Connections 12.03.2017: Wake Up!

Mark 13:24-37

In the Gospels, I identify much more with the disciples than with the people who are in awe of Jesus, scared of him, or threatened by him. The disciples, like me, are comfortable with Jesus. They feel secure enough in him to question his ideas, criticize his actions, and even fall asleep when he wants them to stay alert. I feel like I’ve known Jesus in some way all my life—from those early years in the church nursery, through children’s Sunday school and choir musicals, then on to the youth group. I’ve spent these past couple of decades as an adult learning more, questioning more, and wondering more about the man who walked the earth as God in the flesh.

Like the disciples, I am probably a little too comfortable with Jesus. Several times in the Gospels, he urges people to be alert, stay awake, and keep watch. Such words might cause fear, anxiety, uncertainty—and maybe that’s what Jesus intended to some extent.

We should certainly feel comfortable with Jesus, but we should never feel completely at ease in this world. Though Jesus ultimately came to overcome evil and save us, we aren’t yet spared from the effects of evil in our daily lives. We should strive to be alert, stay awake, and keep watch for the ways evil brings shadows into our relationships, our actions, and our spirits.

On the other hand, we should also be alert, stay awake, and keep watch for the ways the grace of God brings light into these areas. Just as we are to be watchful for the threats of evil, so also we are to be watchful for Jesus’ presence, guidance, and love. Wake up!


1. Do you feel comfortable with Jesus? If so, how? If not, why?
2. What are the benefits of feeling comfortable with Jesus? What might be some negatives?
3. What goes through your mind when you read Jesus’ words about being alert, staying awake, and keeping watch? Why do you think this was such a common theme in his teachings?
4. Where do you see evil bringing shadows into the world? Where do you see grace bringing light?
5. How can you be more alert, stay more awake, and keep better watch for both evil and the work of Christ in your daily life?

Reference Shelf

Mark 13:28-37

The theme of the last section of the discourse is the urgency of readiness: “Keep awake, be alert, watch!” This urgency is expressed in temporal terms: “this generation will not pass away until all these things have taken place” (13:30), which leads to a dilemma from which there is no escape because Jesus also declared that even he did not know the time when these things will come to pass. The end will come suddenly, but just as you know that summer is almost here when you see leaves on a fig tree, so when you see the signs of catastrophe (the “desolating sacrilege,” 13:14), you know that the end is near. Again, however, the fascinating dilemma should not distract us from the urgency of Jesus’ warning to be ready. Mark was writing at a time when the events that led to the destruction of Jerusalem were already unfolding. The warning, therefore, is to be ready. Jesus’ predictions for the future—the destruction of Jerusalem and then after that the coming of the Son of Man—were already in process of being fulfilled. The need for readiness is urgent: pray, make the most of opportunities to declare your faith, take care that you are not deceived, be steadfast, and prepare for whatever ordeal you may face. Although we live 2,000 years after this urgent warning, we will do well not to let either the chronological dilemma or the apocalyptic language divert our attention from Jesus’ urgent counsel to prepare spiritually for any crisis we may confront. If we are ready for anything today, we will be ready for tomorrow also.
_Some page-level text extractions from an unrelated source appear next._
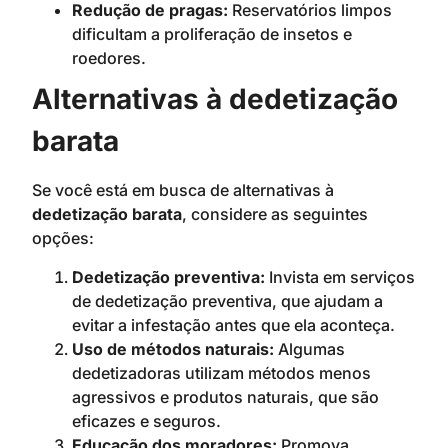
Redução de pragas:
Reservatórios limpos
dificultam a proliferação de insetos e
roedores.
Alternativas à dedetização
barata
Se você está em busca de alternativas à
dedetização barata
, considere as seguintes
opções:
Dedetização preventiva:
Invista em serviços
de dedetização preventiva, que ajudam a
evitar a infestação antes que ela aconteça.
Uso de métodos naturais:
Algumas
dedetizadoras utilizam métodos menos
agressivos e produtos naturais, que são
eficazes e seguros.
Educação dos moradores:
Promova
The allusions to what the disciples would experience in the next few days, through the echo of Jesus’ exhortation to the disciples at Gethsemane to watch and pray, and the foreshadowing of the events of the Last Supper, Gethsemane, and the arrest and trial of Jesus through the naming of the four watches of the night (see the commentary on 13:35), provides an important hermeneutical bridge for this passage. Mark himself was making a transition from Jesus’ warning about readiness for the events of the distant future (the destruction of Jerusalem and the coming of the Son of Man) to the events of the next few days. We may do the same, because the message is the same: “what I say to you I say to all: Keep awake” (13:37).

R. Alan Culpepper, Mark, Smyth & Helwys Bible Commentary (Macon GA: Smyth & Helwys, 2007) 474–75.

Kelley Land, a graduate of Mercer University, has been an assistant editor for Smyth & Helwys curriculum and books since 2001. She attends church and leads an adult Sunday school class in Macon, Georgia. She is also the office administrator for Jay’s HOPE, a local charity serving families of children with cancer. Kelley enjoys spending time with her daughters, Samantha (12) and Natalie (10) and her husband John. For fun, she tries to stay caught up on the latest amazing TV series (including Doctor Who, Sherlock, Gilmore Girls, and The Crown).